[Supplied data]
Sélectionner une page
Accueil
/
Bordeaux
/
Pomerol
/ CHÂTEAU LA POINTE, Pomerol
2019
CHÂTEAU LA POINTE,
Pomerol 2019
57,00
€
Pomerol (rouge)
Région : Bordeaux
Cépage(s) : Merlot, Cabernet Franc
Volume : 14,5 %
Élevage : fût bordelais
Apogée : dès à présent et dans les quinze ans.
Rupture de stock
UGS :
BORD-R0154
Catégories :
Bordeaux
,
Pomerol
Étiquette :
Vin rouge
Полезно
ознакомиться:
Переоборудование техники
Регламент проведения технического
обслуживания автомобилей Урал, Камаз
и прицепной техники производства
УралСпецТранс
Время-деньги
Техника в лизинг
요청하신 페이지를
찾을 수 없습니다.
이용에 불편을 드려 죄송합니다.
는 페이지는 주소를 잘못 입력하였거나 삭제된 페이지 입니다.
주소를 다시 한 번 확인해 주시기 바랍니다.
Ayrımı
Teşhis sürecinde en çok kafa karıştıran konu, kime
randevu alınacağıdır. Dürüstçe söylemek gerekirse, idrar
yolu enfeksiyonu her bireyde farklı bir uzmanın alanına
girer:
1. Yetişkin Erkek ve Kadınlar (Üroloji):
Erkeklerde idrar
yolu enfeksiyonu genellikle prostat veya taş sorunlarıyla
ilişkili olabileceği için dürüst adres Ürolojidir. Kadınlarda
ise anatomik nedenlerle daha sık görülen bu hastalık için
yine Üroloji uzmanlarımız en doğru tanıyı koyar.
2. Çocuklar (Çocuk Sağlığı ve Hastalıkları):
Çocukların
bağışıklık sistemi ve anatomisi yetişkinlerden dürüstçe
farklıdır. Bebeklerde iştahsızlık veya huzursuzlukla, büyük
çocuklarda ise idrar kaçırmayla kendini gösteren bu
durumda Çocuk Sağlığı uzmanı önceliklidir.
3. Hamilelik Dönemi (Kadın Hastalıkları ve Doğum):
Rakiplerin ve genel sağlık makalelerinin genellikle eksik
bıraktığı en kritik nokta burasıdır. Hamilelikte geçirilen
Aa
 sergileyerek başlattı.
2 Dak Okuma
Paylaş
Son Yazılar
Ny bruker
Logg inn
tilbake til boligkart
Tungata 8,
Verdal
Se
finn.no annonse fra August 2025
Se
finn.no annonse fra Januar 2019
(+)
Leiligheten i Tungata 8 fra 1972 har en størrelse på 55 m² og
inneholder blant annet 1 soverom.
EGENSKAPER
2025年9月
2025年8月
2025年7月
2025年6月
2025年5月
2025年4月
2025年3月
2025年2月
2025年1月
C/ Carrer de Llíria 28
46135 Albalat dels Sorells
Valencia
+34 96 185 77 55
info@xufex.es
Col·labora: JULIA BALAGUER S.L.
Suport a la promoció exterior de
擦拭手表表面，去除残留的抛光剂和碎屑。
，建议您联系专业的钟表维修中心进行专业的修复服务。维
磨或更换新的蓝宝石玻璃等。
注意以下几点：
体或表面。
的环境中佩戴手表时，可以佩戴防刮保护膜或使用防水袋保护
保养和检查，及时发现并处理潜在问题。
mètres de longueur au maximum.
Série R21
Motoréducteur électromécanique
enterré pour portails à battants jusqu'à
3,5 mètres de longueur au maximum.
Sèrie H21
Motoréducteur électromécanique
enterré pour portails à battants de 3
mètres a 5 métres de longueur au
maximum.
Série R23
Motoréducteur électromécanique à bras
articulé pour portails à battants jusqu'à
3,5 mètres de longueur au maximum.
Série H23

==

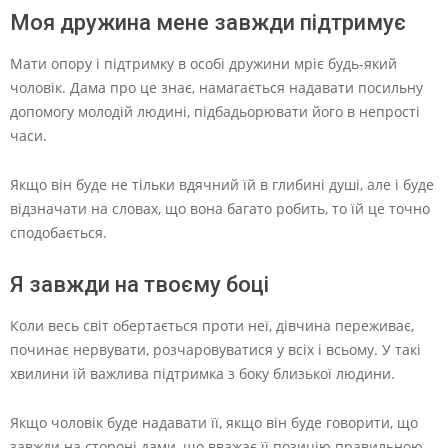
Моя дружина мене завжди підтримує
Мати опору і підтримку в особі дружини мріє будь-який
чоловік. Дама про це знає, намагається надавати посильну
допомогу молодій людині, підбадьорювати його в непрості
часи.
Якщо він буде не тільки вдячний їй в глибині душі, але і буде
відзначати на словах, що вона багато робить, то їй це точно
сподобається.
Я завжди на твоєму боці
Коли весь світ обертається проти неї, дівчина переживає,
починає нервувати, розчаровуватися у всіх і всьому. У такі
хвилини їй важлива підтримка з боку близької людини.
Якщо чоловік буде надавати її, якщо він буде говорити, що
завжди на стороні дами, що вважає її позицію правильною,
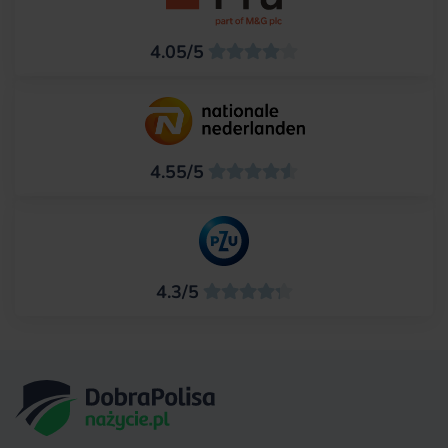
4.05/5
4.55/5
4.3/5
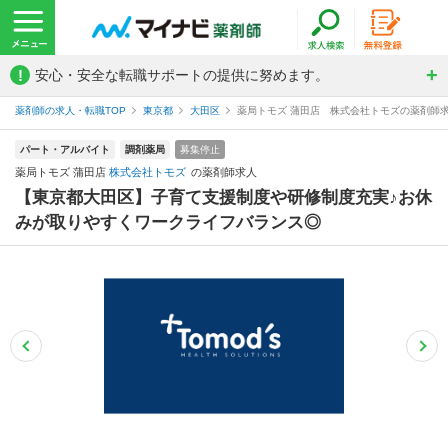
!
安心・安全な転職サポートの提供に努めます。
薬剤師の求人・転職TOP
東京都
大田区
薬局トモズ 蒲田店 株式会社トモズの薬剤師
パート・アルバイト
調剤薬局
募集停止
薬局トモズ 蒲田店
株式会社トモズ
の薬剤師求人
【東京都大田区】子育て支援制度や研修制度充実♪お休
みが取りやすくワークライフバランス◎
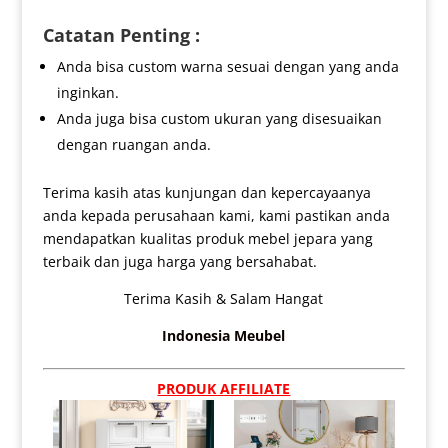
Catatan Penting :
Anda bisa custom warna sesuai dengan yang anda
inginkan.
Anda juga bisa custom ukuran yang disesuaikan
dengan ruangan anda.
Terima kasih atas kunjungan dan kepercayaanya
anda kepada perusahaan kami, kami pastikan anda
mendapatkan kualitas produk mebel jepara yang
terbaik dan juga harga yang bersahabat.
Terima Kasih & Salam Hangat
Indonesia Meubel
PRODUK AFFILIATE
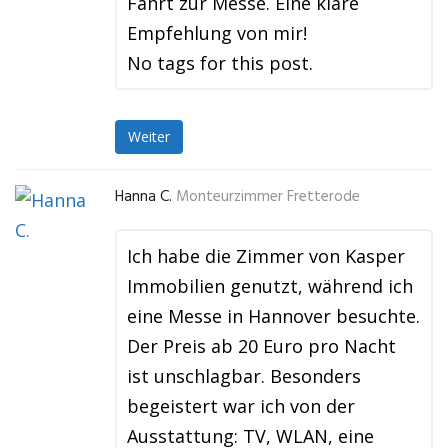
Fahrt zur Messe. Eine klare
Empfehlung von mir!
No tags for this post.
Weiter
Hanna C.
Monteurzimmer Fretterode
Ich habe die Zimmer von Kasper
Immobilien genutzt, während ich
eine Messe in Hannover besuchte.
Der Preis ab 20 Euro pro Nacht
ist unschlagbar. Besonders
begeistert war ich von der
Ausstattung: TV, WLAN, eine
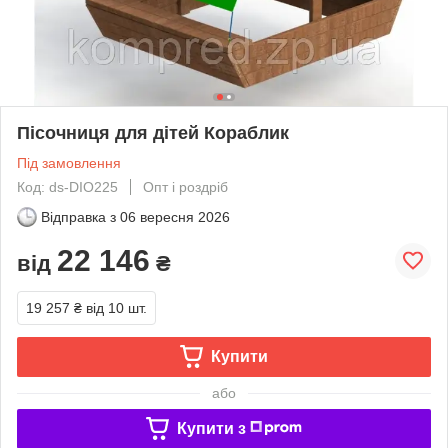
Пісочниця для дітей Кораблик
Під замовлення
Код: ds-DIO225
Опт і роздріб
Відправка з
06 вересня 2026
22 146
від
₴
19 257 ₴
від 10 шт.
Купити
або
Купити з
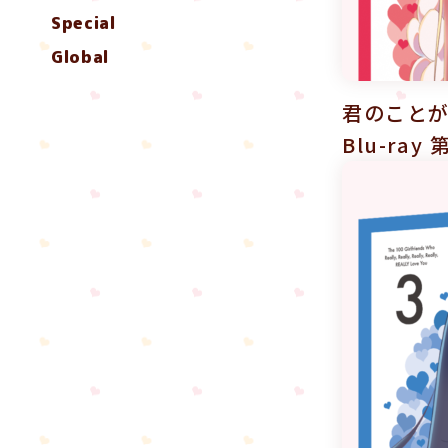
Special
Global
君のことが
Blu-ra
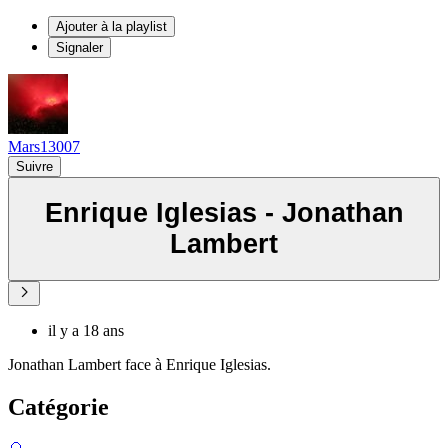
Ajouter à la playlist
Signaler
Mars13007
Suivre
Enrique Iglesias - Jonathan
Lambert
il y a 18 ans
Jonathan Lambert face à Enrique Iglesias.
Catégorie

[Exercise instructions] Search the entries for the word "yolu", then gather every line that has it.

[Answer to this problem]
yolu enfeksiyonu her bireyde farklı bir uzmanın alanına
yolu enfeksiyonu genellikle prostat veya taş sorunlarıyla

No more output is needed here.